Campus Life

Chemistry students at UWF recognized by national scholarship

Three students from the University of West Florida’s (UWF) Department of Chemistry were recently recognized by the American Chemistry Society (ACS) Scholars Program. For the 2012-13 academic year, the ACS Scholars Program awarded renewable scholarships to approximately 120 underrepresented minority students across the country who are interested in pursuing a career in chemistry or a chemistry related field.  Each recipient receives a renewable scholarship of up to $5,000 per year, and will be provided with mentoring and networking opportunities for securing the skills and credentials needed for success.

UWF students Tia Jarvis, Alexander Vega and Tashiema Wilson were awarded scholarships totaling $8,000 for the 2012-13 academic year.

“I applied at the beginning of the year and didn’t hear anything for a while,” said Jarvis, a junior chemistry student. “I didn’t want to be disappointed, but when I finally heard that I won, it was amazing.  This scholarship will allow me to do research, which I need to get into graduate school, instead of having to work so much to pay for my classes.”

The students said they were looking forward to working with a mentor who can help them better develop themselves as students and eventually professionals, and give them career advice.

“I’m looking forward to gleaning as much knowledge as I can from my mentor,” said Wilson, a sophomore in the program. “There’s so much I don’t know right now and I’m looking forward to learning all that I can from that voice of experience.”

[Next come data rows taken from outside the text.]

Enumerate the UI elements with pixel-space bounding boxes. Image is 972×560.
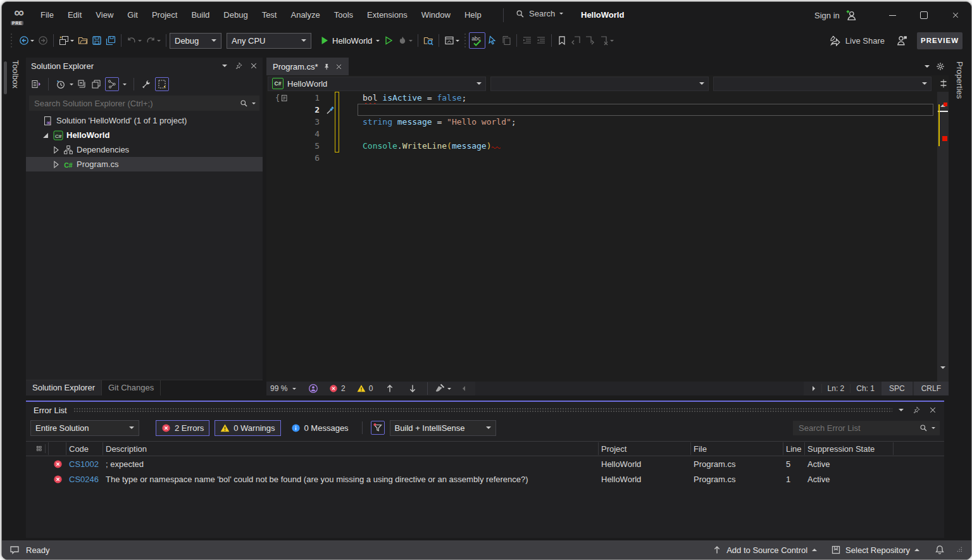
close-icon[interactable] <box>929 406 937 414</box>
select-repository-button[interactable]: Select Repository <box>827 540 923 559</box>
code-line-1[interactable]: 1bol isActive = false; <box>266 92 935 104</box>
configuration-select[interactable]: Debug <box>170 33 221 49</box>
tree-item-solution-helloworld-1-of-1-project[interactable]: ∞Solution 'HelloWorld' (1 of 1 project) <box>26 113 263 128</box>
code-line-3[interactable]: 3string message = "Hello world"; <box>266 116 935 128</box>
close-icon[interactable] <box>250 62 258 70</box>
menu-file[interactable]: File <box>34 2 61 28</box>
find-in-files-button[interactable] <box>421 34 435 47</box>
code-column[interactable]: Code <box>66 442 103 455</box>
minimize-button[interactable] <box>876 2 908 28</box>
panel-tab-git-changes[interactable]: Git Changes <box>102 380 161 395</box>
start-debugging-button[interactable]: HelloWorld <box>318 34 382 47</box>
selection-mode-button[interactable] <box>485 34 499 47</box>
close-tab-icon[interactable] <box>335 63 342 70</box>
pending-changes-filter-icon[interactable] <box>56 79 66 89</box>
menu-edit[interactable]: Edit <box>61 2 89 28</box>
tab-program-cs[interactable]: Program.cs* <box>266 58 349 75</box>
gear-icon[interactable] <box>936 62 945 71</box>
hot-reload-button[interactable] <box>396 34 414 47</box>
toggle-bookmark-button[interactable] <box>555 34 569 47</box>
increase-indent-button[interactable] <box>534 34 548 47</box>
menu-debug[interactable]: Debug <box>216 2 254 28</box>
next-issue-icon[interactable] <box>408 383 418 394</box>
source-filter-select[interactable]: Build + IntelliSense <box>390 420 496 436</box>
tree-item-dependencies[interactable]: Dependencies <box>26 142 263 157</box>
collapse-all-icon[interactable] <box>77 79 87 89</box>
solution-explorer-home-button[interactable] <box>442 34 461 47</box>
menu-test[interactable]: Test <box>255 2 284 28</box>
save-button[interactable] <box>90 34 104 47</box>
preview-badge-button[interactable]: PREVIEW <box>917 32 963 49</box>
menu-analyze[interactable]: Analyze <box>284 2 327 28</box>
warning-count[interactable]: 0 <box>357 384 373 393</box>
feedback-button[interactable] <box>894 33 909 48</box>
editor-vertical-scrollbar[interactable] <box>937 92 949 382</box>
document-list-icon[interactable] <box>925 65 930 68</box>
line-column[interactable]: Line <box>783 442 805 455</box>
resize-grip-icon[interactable] <box>956 546 964 554</box>
project-column[interactable]: Project <box>599 442 691 455</box>
toolbar-drag-grip[interactable] <box>9 33 13 48</box>
scroll-right-icon[interactable] <box>811 387 816 390</box>
save-all-button[interactable] <box>104 34 118 47</box>
description-column[interactable]: Description <box>103 442 599 455</box>
file-column[interactable]: File <box>691 442 783 455</box>
maximize-button[interactable] <box>908 2 940 28</box>
error-count[interactable]: 2 <box>329 384 346 393</box>
code-line-6[interactable]: 6 <box>266 152 935 164</box>
error-row-cs1002[interactable]: CS1002; expectedHelloWorldProgram.cs5Act… <box>26 456 944 471</box>
clear-bookmarks-button[interactable] <box>597 34 616 47</box>
scroll-down-icon[interactable] <box>940 366 945 378</box>
menu-view[interactable]: View <box>89 2 120 28</box>
start-without-debugging-button[interactable] <box>382 34 396 47</box>
tree-item-program-cs[interactable]: C#Program.cs <box>26 157 263 171</box>
column-indicator[interactable]: Ch: 1 <box>850 384 880 393</box>
menu-help[interactable]: Help <box>458 2 489 28</box>
severity-column[interactable] <box>49 442 66 455</box>
warnings-filter-toggle[interactable]: 0 Warnings <box>215 420 280 436</box>
properties-wrench-icon[interactable] <box>141 79 151 89</box>
switch-views-icon[interactable] <box>31 79 41 89</box>
menu-extensions[interactable]: Extensions <box>360 2 414 28</box>
type-dropdown[interactable] <box>490 77 709 91</box>
code-area[interactable]: { 1bol isActive = false;23string message… <box>266 92 935 382</box>
error-code[interactable]: CS0246 <box>66 475 103 484</box>
split-editor-icon[interactable] <box>938 78 949 89</box>
pin-tab-icon[interactable] <box>323 63 330 70</box>
code-cleanup-button[interactable] <box>435 383 451 394</box>
messages-filter-toggle[interactable]: 0 Messages <box>286 421 354 435</box>
code-line-4[interactable]: 4 <box>266 128 935 140</box>
titlebar-search[interactable]: Search <box>512 8 567 20</box>
pin-icon[interactable] <box>913 406 920 414</box>
feedback-bubble-icon[interactable] <box>9 545 20 555</box>
open-file-button[interactable] <box>76 34 90 47</box>
previous-bookmark-button[interactable] <box>569 34 583 47</box>
solution-explorer-search-input[interactable] <box>33 98 236 109</box>
pin-icon[interactable] <box>235 62 242 70</box>
error-code[interactable]: CS1002 <box>66 459 103 469</box>
code-line-5[interactable]: 5Console.WriteLine(message) <box>266 140 935 152</box>
toolbox-tab[interactable]: Toolbox <box>11 60 20 89</box>
solution-explorer-search[interactable] <box>29 96 259 111</box>
menu-window[interactable]: Window <box>414 2 458 28</box>
next-bookmark-button[interactable] <box>583 34 597 47</box>
properties-tab[interactable]: Properties <box>955 61 964 99</box>
line-indicator[interactable]: Ln: 2 <box>821 384 850 393</box>
spell-checker-toggle[interactable]: abc <box>469 32 485 49</box>
collapsed-expander-icon[interactable] <box>51 160 60 169</box>
scroll-left-icon[interactable] <box>461 387 466 390</box>
code-line-2[interactable]: 2 <box>266 104 935 116</box>
document-outline-icon[interactable]: { <box>275 94 289 103</box>
errors-filter-toggle[interactable]: 2 Errors <box>156 420 209 436</box>
scope-select[interactable]: Entire Solution <box>30 420 139 436</box>
expanded-expander-icon[interactable] <box>41 131 50 140</box>
preview-selected-items-toggle[interactable] <box>155 77 169 91</box>
project-dropdown[interactable]: C# HelloWorld <box>268 77 486 91</box>
panel-tab-solution-explorer[interactable]: Solution Explorer <box>26 380 102 395</box>
navigate-forward-button[interactable] <box>36 34 50 47</box>
close-button[interactable] <box>940 2 971 28</box>
menu-tools[interactable]: Tools <box>327 2 360 28</box>
code-health-icon[interactable] <box>308 383 318 394</box>
sign-in-button[interactable]: Sign in <box>814 2 857 28</box>
navigate-back-button[interactable] <box>17 34 36 47</box>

Jarvis, Vega and Wilson admitted they would not have known about the program or applied for it if it were not for the guidance of Karen Molek, assistant professor in chemistry.

“I would never have come this far without the help of the professors in the chemistry department,” said Vega, a junior. “The opportunities are endless in my opinion because the Chemistry Department faculty are so willing to help students achieve their goals.”

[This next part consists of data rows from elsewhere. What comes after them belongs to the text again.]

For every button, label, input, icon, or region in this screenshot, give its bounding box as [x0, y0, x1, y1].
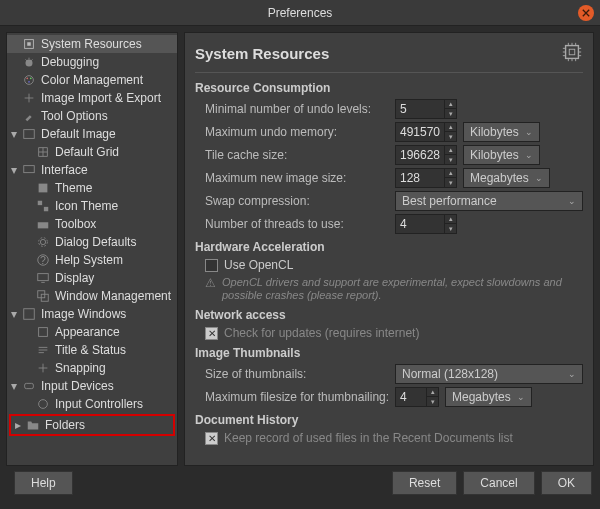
- svg-rect-17: [38, 274, 49, 281]
- swap-compression-dropdown[interactable]: Best performance⌄: [395, 191, 583, 211]
- svg-rect-1: [27, 42, 31, 46]
- max-image-unit-dropdown[interactable]: Megabytes⌄: [463, 168, 550, 188]
- svg-rect-7: [24, 130, 35, 139]
- settings-panel: System Resources Resource Consumption Mi…: [184, 32, 594, 466]
- sidebar-item-title-status[interactable]: Title & Status: [7, 341, 177, 359]
- windows-icon: [35, 288, 51, 304]
- window-title: Preferences: [268, 6, 333, 20]
- sidebar-item-tool-options[interactable]: Tool Options: [7, 107, 177, 125]
- svg-rect-10: [38, 201, 42, 205]
- spin-down[interactable]: ▾: [445, 109, 456, 118]
- tile-cache-spinner[interactable]: ▴▾: [395, 145, 457, 165]
- help-button[interactable]: Help: [14, 471, 73, 495]
- sidebar-item-help-system[interactable]: ?Help System: [7, 251, 177, 269]
- close-button[interactable]: [578, 5, 594, 21]
- thumb-size-dropdown[interactable]: Normal (128x128)⌄: [395, 364, 583, 384]
- interface-icon: [21, 162, 37, 178]
- bug-icon: [21, 54, 37, 70]
- icon-theme-icon: [35, 198, 51, 214]
- threads-spinner[interactable]: ▴▾: [395, 214, 457, 234]
- sidebar-item-input-devices[interactable]: ▾Input Devices: [7, 377, 177, 395]
- undo-memory-spinner[interactable]: ▴▾: [395, 122, 457, 142]
- thumb-max-unit-dropdown[interactable]: Megabytes⌄: [445, 387, 532, 407]
- opencl-hint: OpenCL drivers and support are experimen…: [222, 276, 583, 302]
- sidebar-item-toolbox[interactable]: Toolbox: [7, 215, 177, 233]
- swap-label: Swap compression:: [195, 194, 395, 208]
- svg-point-13: [40, 239, 45, 244]
- toolbox-icon: [35, 216, 51, 232]
- sidebar-item-window-management[interactable]: Window Management: [7, 287, 177, 305]
- sidebar-item-system-resources[interactable]: System Resources: [7, 35, 177, 53]
- title-icon: [35, 342, 51, 358]
- snap-icon: [35, 360, 51, 376]
- thumb-max-label: Maximum filesize for thumbnailing:: [195, 390, 395, 404]
- sidebar-item-folders[interactable]: ▸Folders: [11, 416, 173, 434]
- sidebar-item-interface[interactable]: ▾Interface: [7, 161, 177, 179]
- expand-icon[interactable]: ▸: [11, 418, 25, 432]
- updates-checkbox[interactable]: ✕: [205, 327, 218, 340]
- opencl-checkbox[interactable]: [205, 259, 218, 272]
- section-consumption: Resource Consumption: [195, 81, 583, 95]
- image-icon: [21, 126, 37, 142]
- sidebar-item-default-image[interactable]: ▾Default Image: [7, 125, 177, 143]
- svg-rect-11: [44, 207, 48, 211]
- undo-memory-unit-dropdown[interactable]: Kilobytes⌄: [463, 122, 540, 142]
- sidebar-item-color-management[interactable]: Color Management: [7, 71, 177, 89]
- keep-record-checkbox[interactable]: ✕: [205, 432, 218, 445]
- chevron-down-icon: ⌄: [525, 150, 533, 160]
- input-icon: [21, 378, 37, 394]
- thumb-max-spinner[interactable]: ▴▾: [395, 387, 439, 407]
- collapse-icon[interactable]: ▾: [7, 163, 21, 177]
- sidebar-item-appearance[interactable]: Appearance: [7, 323, 177, 341]
- sidebar-item-import-export[interactable]: Image Import & Export: [7, 89, 177, 107]
- svg-rect-20: [24, 309, 35, 320]
- cancel-button[interactable]: Cancel: [463, 471, 534, 495]
- sidebar-item-image-windows[interactable]: ▾Image Windows: [7, 305, 177, 323]
- chevron-down-icon: ⌄: [568, 369, 576, 379]
- collapse-icon[interactable]: ▾: [7, 307, 21, 321]
- thumb-max-input[interactable]: [396, 390, 426, 404]
- titlebar: Preferences: [0, 0, 600, 26]
- svg-rect-9: [39, 184, 48, 193]
- tile-cache-input[interactable]: [396, 148, 444, 162]
- sidebar-item-default-grid[interactable]: Default Grid: [7, 143, 177, 161]
- svg-point-23: [39, 400, 48, 409]
- svg-rect-8: [24, 166, 35, 173]
- section-network: Network access: [195, 308, 583, 322]
- appearance-icon: [35, 324, 51, 340]
- sidebar-item-snapping[interactable]: Snapping: [7, 359, 177, 377]
- spin-up[interactable]: ▴: [445, 100, 456, 109]
- sidebar-item-dialog-defaults[interactable]: Dialog Defaults: [7, 233, 177, 251]
- collapse-icon[interactable]: ▾: [7, 379, 21, 393]
- svg-rect-22: [25, 383, 34, 388]
- svg-rect-24: [566, 46, 579, 59]
- warning-icon: ⚠: [205, 276, 216, 290]
- sidebar-item-icon-theme[interactable]: Icon Theme: [7, 197, 177, 215]
- sidebar-item-theme[interactable]: Theme: [7, 179, 177, 197]
- preferences-tree[interactable]: System Resources Debugging Color Managem…: [6, 32, 178, 466]
- sidebar-item-input-controllers[interactable]: Input Controllers: [7, 395, 177, 413]
- threads-input[interactable]: [396, 217, 444, 231]
- max-image-spinner[interactable]: ▴▾: [395, 168, 457, 188]
- chip-icon: [21, 36, 37, 52]
- section-hardware: Hardware Acceleration: [195, 240, 583, 254]
- close-icon: [582, 9, 590, 17]
- sidebar-item-display[interactable]: Display: [7, 269, 177, 287]
- controller-icon: [35, 396, 51, 412]
- help-icon: ?: [35, 252, 51, 268]
- undo-levels-label: Minimal number of undo levels:: [195, 102, 395, 116]
- sidebar-item-debugging[interactable]: Debugging: [7, 53, 177, 71]
- undo-levels-spinner[interactable]: ▴▾: [395, 99, 457, 119]
- keep-record-label: Keep record of used files in the Recent …: [224, 431, 513, 445]
- undo-memory-input[interactable]: [396, 125, 444, 139]
- tile-cache-unit-dropdown[interactable]: Kilobytes⌄: [463, 145, 540, 165]
- ok-button[interactable]: OK: [541, 471, 592, 495]
- tile-cache-label: Tile cache size:: [195, 148, 395, 162]
- max-image-input[interactable]: [396, 171, 444, 185]
- reset-button[interactable]: Reset: [392, 471, 457, 495]
- collapse-icon[interactable]: ▾: [7, 127, 21, 141]
- display-icon: [35, 270, 51, 286]
- undo-memory-label: Maximum undo memory:: [195, 125, 395, 139]
- undo-levels-input[interactable]: [396, 102, 444, 116]
- svg-rect-12: [38, 222, 49, 228]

The students believe their hard work, perfectionism to be the best students possible and devotion to their passion for chemistry is what helped set them apart from the rest.

Each of the students plans to go onto graduate school where they will continue doing research.

“I’m so excited to start doing research and applying all that I’ve learned,” said Wilson.

“Chemistry is definitely the subject for me,” said Jarvis who was awarded a summer research stipend and is currently doing research with Michael Huggins, professor in chemistry at UWF.

“This summer, I am at the University of Maryland, Baltimore County (UMBC) working with Michael Summers and I would like to continue research when I return to UWF,” said Vega. Summers is a professor in Chemistry, a Howard Hughes Investigator at UMBC and a UWF alumni.